**About this task**.
Copy word for word the lines in the records below, starting at the line with "08, форма — очная с применением электронного" and ending at the line with "social, periodismo". Skip the pictures.

Records excerpted from a collection:
◆ ◆ ◆ ◆ ◆

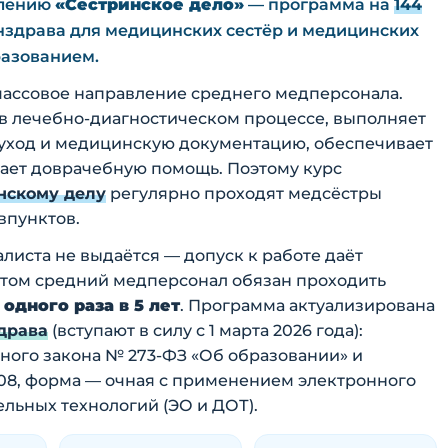
влению
«Сестринское дело»
— программа на
144
здрава для медицинских сестёр и медицинских
разованием.
массовое направление среднего медперсонала.
 в лечебно-диагностическом процессе, выполняет
 уход и медицинскую документацию, обеспечивает
ает доврачебную помощь. Поэтому курс
нскому делу
регулярно проходят медсёстры
впунктов.
алиста не выдаётся — допуск к работе даёт
этом средний медперсонал обязан проходить
дного раза в 5 лет
. Программа актуализирована
драва
(вступают в силу с 1 марта 2026 года):
льного закона № 273-ФЗ «Об образовании» и
08, форма — очная с применением электронного
льных технологий (ЭО и ДОТ).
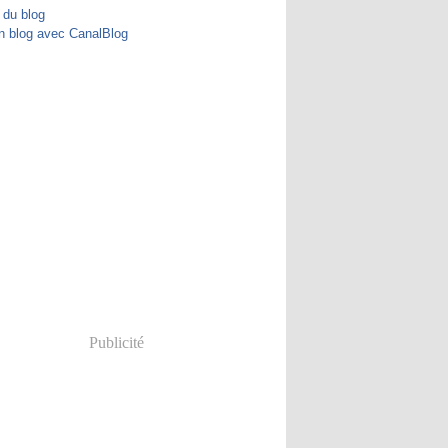
 du blog
n blog avec CanalBlog
Publicité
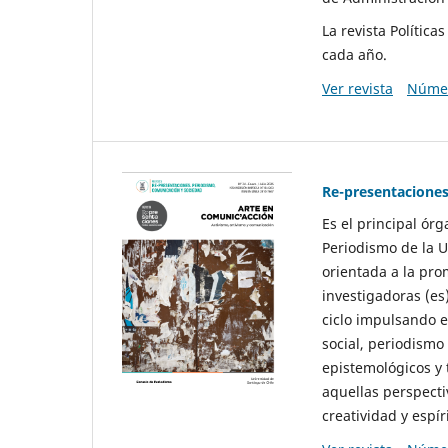
La revista Polític
cada año.
Ver revista
Númer
Re-presentaciones
Es el principal ór
Periodismo de la U
orientada a la pro
investigadoras (es
ciclo impulsando e
social, periodismo
epistemológicos y
aquellas perspecti
creatividad y espíri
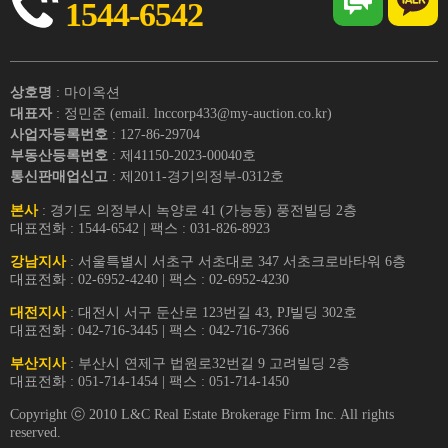
1544-6542
상호명
: 마이옥션
대표자
: 정민준 (email. lnccorp433@my-auction.co.kr)
사업자등록번호
: 127-86-29704
부동산등록번호
: 제41150-2023-00040호
통신판매업신고
: 제2011-경기의정부-0312호
본사
: 경기도 의정부시 녹양로 41 (가능동) 풍전빌딩 2층
대표전화 : 1544-6542 | 팩스 : 031-826-8923
강남지사
: 서울특별시 서초구 서초대로 347 서초크로바타워 6층
대표전화 : 02-6952-4240 | 팩스 : 02-6952-4230
대전지사
: 대전시 서구 둔산로 123번길 43, PJ빌딩 302호
대표전화 : 042-716-3445 | 팩스 : 042-716-7366
부산지사
: 부산시 연제구 법원로32번길 9 고려빌딩 2층
대표전화 : 051-714-1454 | 팩스 : 051-714-1450
Copyright ⓒ 2010 L&C Real Estate Brokerage Firm Inc. All rights
reserved.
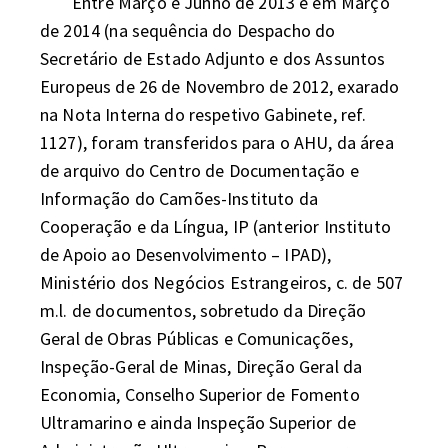
	Entre Março e Junho de 2013 e em Março 
de 2014 (na sequência do Despacho do 
Secretário de Estado Adjunto e dos Assuntos 
Europeus de 26 de Novembro de 2012, exarado 
na Nota Interna do respetivo Gabinete, ref. 
1127), foram transferidos para o AHU, da área 
de arquivo do Centro de Documentação e 
Informação do Camões-Instituto da 
Cooperação e da Língua, IP (anterior Instituto 
de Apoio ao Desenvolvimento – IPAD), 
Ministério dos Negócios Estrangeiros, c. de 507 
m.l. de documentos, sobretudo da Direção 
Geral de Obras Públicas e Comunicações, 
Inspeção-Geral de Minas, Direção Geral da 
Economia, Conselho Superior de Fomento 
Ultramarino e ainda Inspeção Superior de 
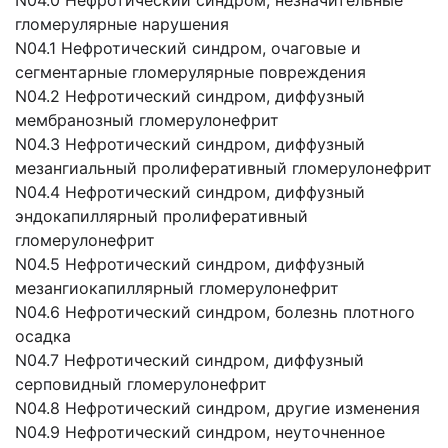
N04.0 Нефротический синдром, незначительные
гломерулярные нарушения
N04.1 Нефротический синдром, очаговые и
сегментарные гломерулярные повреждения
N04.2 Нефротический синдром, диффузный
мембранозный гломерулонефрит
N04.3 Нефротический синдром, диффузный
мезангиальный пролиферативный гломерулонефрит
N04.4 Нефротический синдром, диффузный
эндокапиллярный пролиферативный
гломерулонефрит
N04.5 Нефротический синдром, диффузный
мезангиокапиллярный гломерулонефрит
N04.6 Нефротический синдром, болезнь плотного
осадка
N04.7 Нефротический синдром, диффузный
серповидный гломерулонефрит
N04.8 Нефротический синдром, другие изменения
N04.9 Нефротический синдром, неуточненное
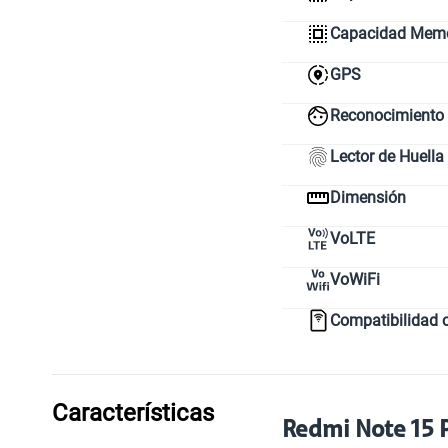
Capacidad Mem
GPS
Reconocimiento 
Lector de Huella
Dimensión
VoLTE
VoWiFi
Compatibilidad 
Características
Redmi Note 15 P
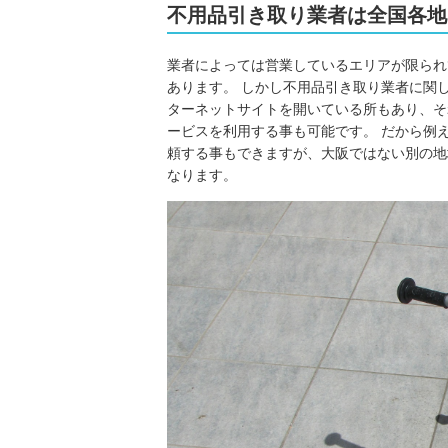
不用品引き取り業者は全国各地
業者によっては営業しているエリアが限られ
あります。 しかし不用品引き取り業者に関
ターネットサイトを開いている所もあり、そ
ービスを利用する事も可能です。 だから例
頼する事もできますが、大阪ではない別の地
なります。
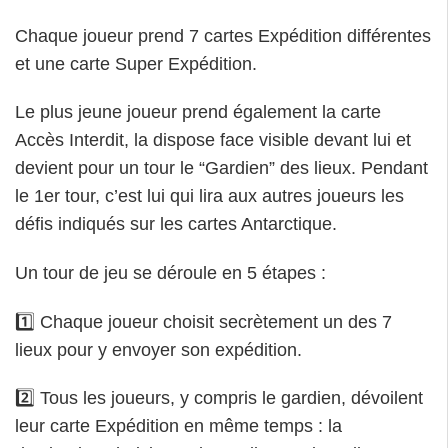
Chaque joueur prend 7 cartes Expédition différentes
et une carte Super Expédition.
Le plus jeune joueur prend également la carte
Accès Interdit, la dispose face visible devant lui et
devient pour un tour le “Gardien” des lieux. Pendant
le 1er tour, c’est lui qui lira aux autres joueurs les
défis indiqués sur les cartes Antarctique.
Un tour de jeu se déroule en 5 étapes :
1️⃣ Chaque joueur choisit secrètement un des 7
lieux pour y envoyer son expédition.
2️⃣ Tous les joueurs, y compris le gardien, dévoilent
leur carte Expédition en même temps : la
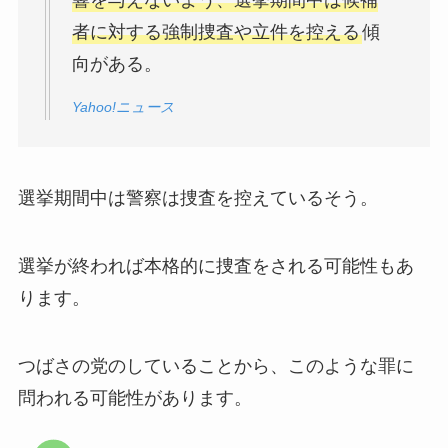
響を与えないよう、選挙期間中は候補
者に対する強制捜査や立件を控える
傾
向がある。
Yahoo!ニュース
選挙期間中は警察は捜査を控えているそう。
選挙が終われば本格的に捜査をされる可能性もあ
ります。
つばさの党のしていることから、このような罪に
問われる可能性があります。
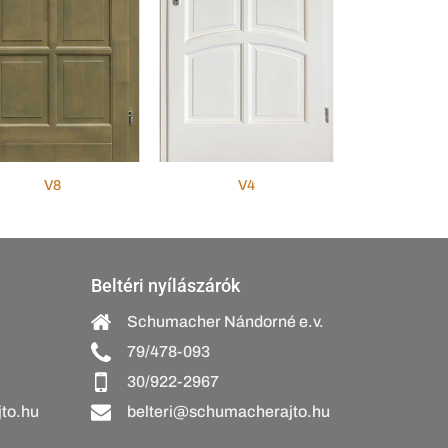
V8
V4
Beltéri nyílászárók
Schumacher Nándorné e.v.
79/478-093
30/922-2967
to.hu
belteri@schumacherajto.hu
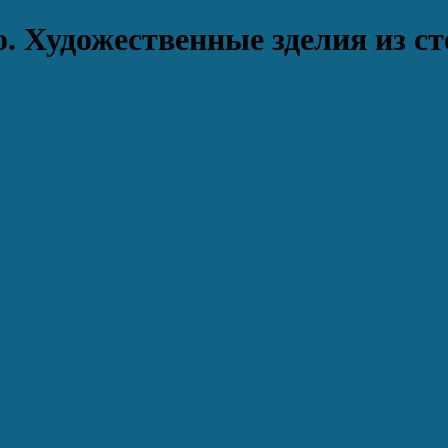
. Художественные зделия из ст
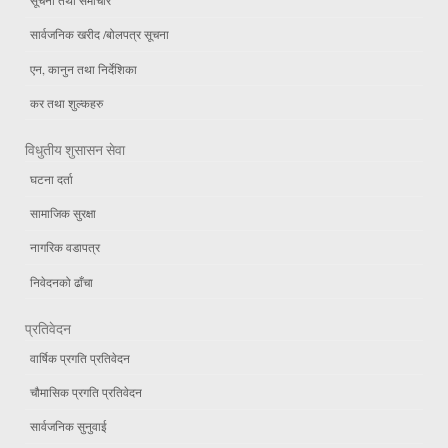
सूचना तथा समाचार
सार्वजनिक खरीद /बोलपत्र सूचना
एन, कानुन तथा निर्देशिका
कर तथा शुल्कहरु
विधुतीय शुसासन सेवा
घटना दर्ता
सामाजिक सुरक्षा
नागरिक वडापत्र
निवेदनको ढाँचा
प्रतिवेदन
वार्षिक प्रगति प्रतिवेदन
चौमासिक प्रगति प्रतिवेदन
सार्वजनिक सुनुवाई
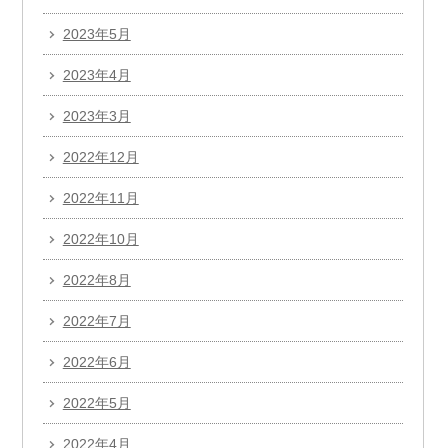
2023年5月
2023年4月
2023年3月
2022年12月
2022年11月
2022年10月
2022年8月
2022年7月
2022年6月
2022年5月
2022年4月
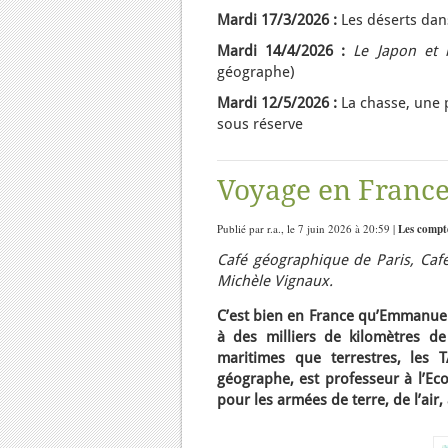
Mardi 17/3/2026 :
Les déserts dan
Mardi 14/4/2026 :
Le Japon et 
géographe)
Mardi 12/5/2026 :
La chasse, une 
sous réserve
Voyage en France
Publié par r.a., le 7 juin 2026 à 20:59 |
Les compt
Café géographique de Paris, Café
Michèle Vignaux.
C’est bien en France qu’Emmanue
à des milliers de kilomètres de
maritimes que terrestres, les 
géographe, est professeur à l’Eco
pour les armées de terre, de l’air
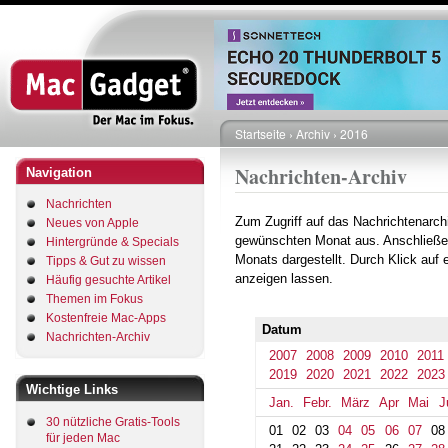
Direkt
zum
Inhalt
Startseite
Archiv
2016
Pfadnavigation
Nachrichten-Archiv
Navigation
Nachrichten
Zum Zugriff auf das Nachrichtenarch
Neues von Apple
gewünschten Monat aus. Anschließe
Hintergründe & Specials
Monats dargestellt. Durch Klick auf
Tipps & Gut zu wissen
anzeigen lassen.
Häufig gesuchte Artikel
Themen im Fokus
Kostenfreie Mac-Apps
Datum
Nachrichten-Archiv
2007
2008
2009
2010
2011
2019
2020
2021
2022
2023
Wichtige Links
Jan.
Febr.
März
Apr
Mai
J
30 nützliche Gratis-Tools
01
02
03
04
05
06
07
08
für jeden Mac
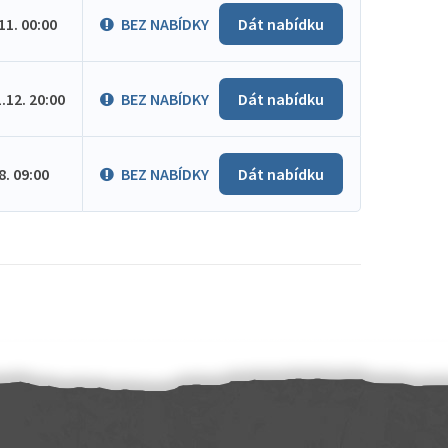
.11. 00:00
BEZ NABÍDKY
Dát nabídku
1.12. 20:00
BEZ NABÍDKY
Dát nabídku
.8. 09:00
BEZ NABÍDKY
Dát nabídku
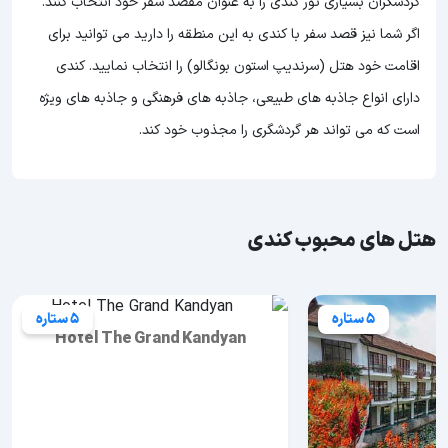
گردشگران بسیاری تور کندی را به عنوان مقصد سفر خود انتخاب کنند.
اگر شما نیز قصد سفر با کندی به این منطقه را دارید می توانید برای
اقامت خود هتل (سرندیپ استون بونگالو) را انتخاب نمایید. کندی
دارای انواع جاذبه های طبیعی، جاذبه های فرهنگی و جاذبه های ویژه
است که می تواند هر گردشگری را مجذوب خود کند.
هتل های محبوب کندی
5 ستاره
5 ستاره
Hotel The Grand Kandyan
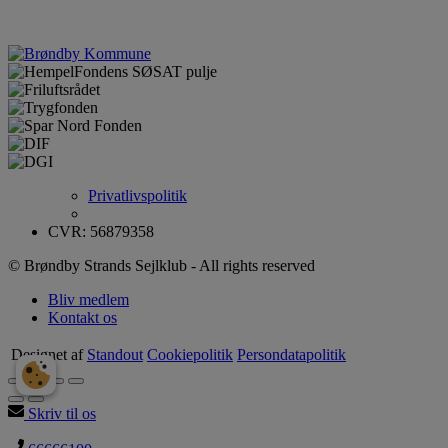
Privatlivspolitik
CVR: 56879358
© Brøndby Strands Sejlklub - All rights reserved
Bliv medlem
Kontakt os
Designet af
Standout
Cookiepolitik
Persondatapolitik
Skriv til os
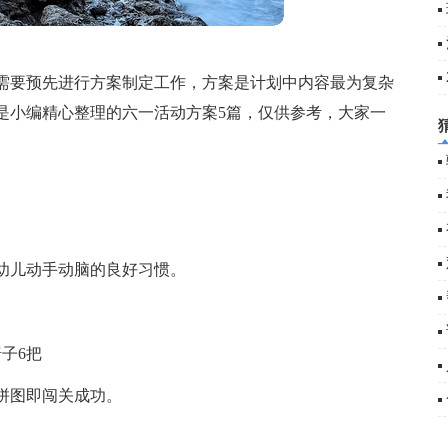
需要预先进行方案制定工作，方案是计划中内容最为复杂
是小编精心整理的六一活动方案5篇，仅供参考，大家一
幼儿动手动脑的良好习惯。
子6把
拼图即闯关成功。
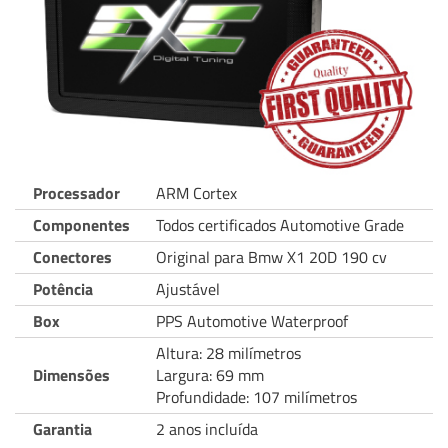
Processador
ARM Cortex
Componentes
Todos certificados Automotive Grade
Conectores
Original para Bmw X1 20D 190 cv
Potência
Ajustável
Box
PPS Automotive Waterproof
Altura: 28 milímetros
Dimensões
Largura: 69 mm
Profundidade: 107 milímetros
Garantia
2 anos incluída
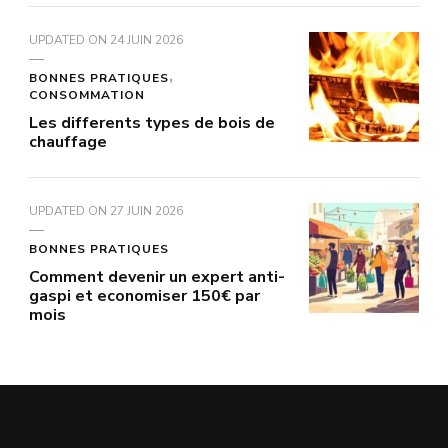
UPDATED ON
24 JUIN 2026
BONNES PRATIQUES
CONSOMMATION
Les differents types de bois de
chauffage
UPDATED ON
27 JUIN 2026
BONNES PRATIQUES
Comment devenir un expert anti-
gaspi et economiser 150€ par
mois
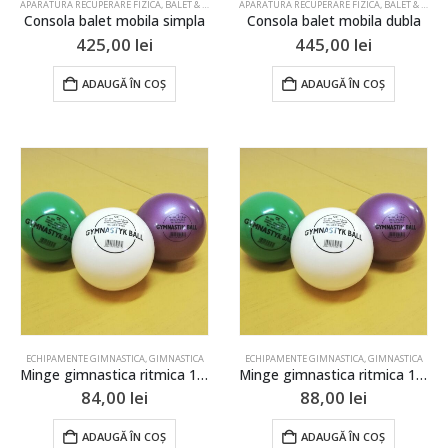
APARATURA RECUPERARE FIZICA
,
BALET & GIMNASTICA ARTISTICA
APARATURA RECUPERARE FIZICA
,
ECHIPAMENT DE REABILITARE
,
BALET & GIMNASTICA ARTISTICA
,
G
Consola balet mobila simpla
Consola balet mobila dubla
425,00
lei
445,00
lei
ADAUGĂ ÎN COȘ
ADAUGĂ ÎN COȘ
ECHIPAMENTE GIMNASTICA
,
GIMNASTICA
ECHIPAMENTE GIMNASTICA
,
GIMNASTICA
Minge gimnastica ritmica 17,5cm
Minge gimnastica ritmica 19cm
84,00
lei
88,00
lei
ADAUGĂ ÎN COȘ
ADAUGĂ ÎN COȘ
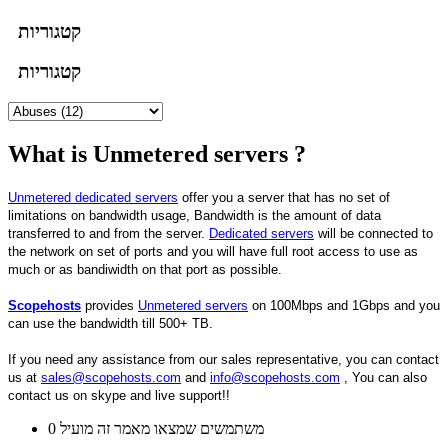
קטגוריות
קטגוריות
What is Unmetered servers ?
Unmetered dedicated servers
offer you a server that has no set of
limitations on bandwidth usage, Bandwidth is the amount of data
transferred to and from the server.
Dedicated servers
will be connected to
the network on set of ports and you will have full root access to use as
much or as bandiwidth on that port as possible.
Scopehosts
provides
Unmetered servers
on 100Mbps and 1Gbps and you
can use the bandwidth till 500+ TB.
If you need any assistance from our sales representative, you can contact
us at
sales@scopehosts.com
and
info@scopehosts.com
, You can also
contact us on skype and live support!!
0 משתמשים שמצאו מאמר זה מועיל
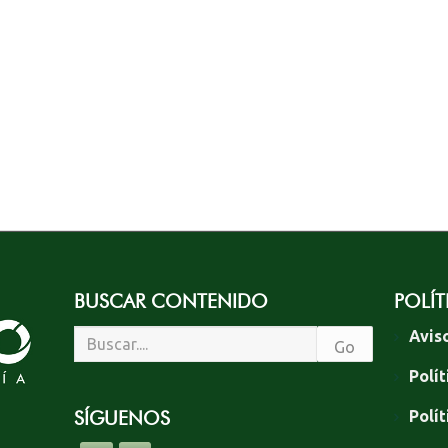
BUSCAR CONTENIDO
POLÍT
Avis
Polít
SÍGUENOS
Polí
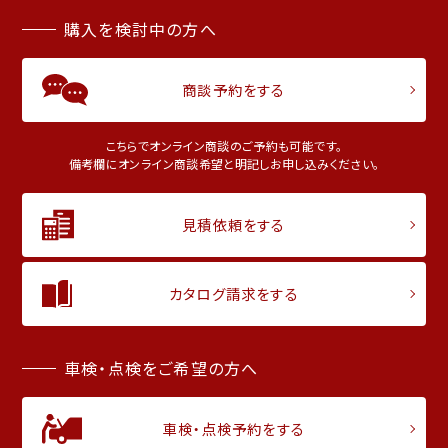
購入を検討中の方へ
商談予約をする
こちらでオンライン商談のご予約も可能です。
備考欄にオンライン商談希望と明記しお申し込みください。
見積依頼をする
カタログ請求をする
車検・点検をご希望の方へ
車検・点検予約をする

◆ ◆ ◆ ◆ ◆

**Exercise result**.
08, форма — очная с применением электронного
льных технологий (ЭО и ДОТ).
 du blog
n blog avec CanalBlog
Publicité
La revista Polític
cada año.
Ver revista
Númer
Re-presentaciones
Es el principal ór
Periodismo de la U
orientada a la pro
investigadoras (es
ciclo impulsando e
social, periodismo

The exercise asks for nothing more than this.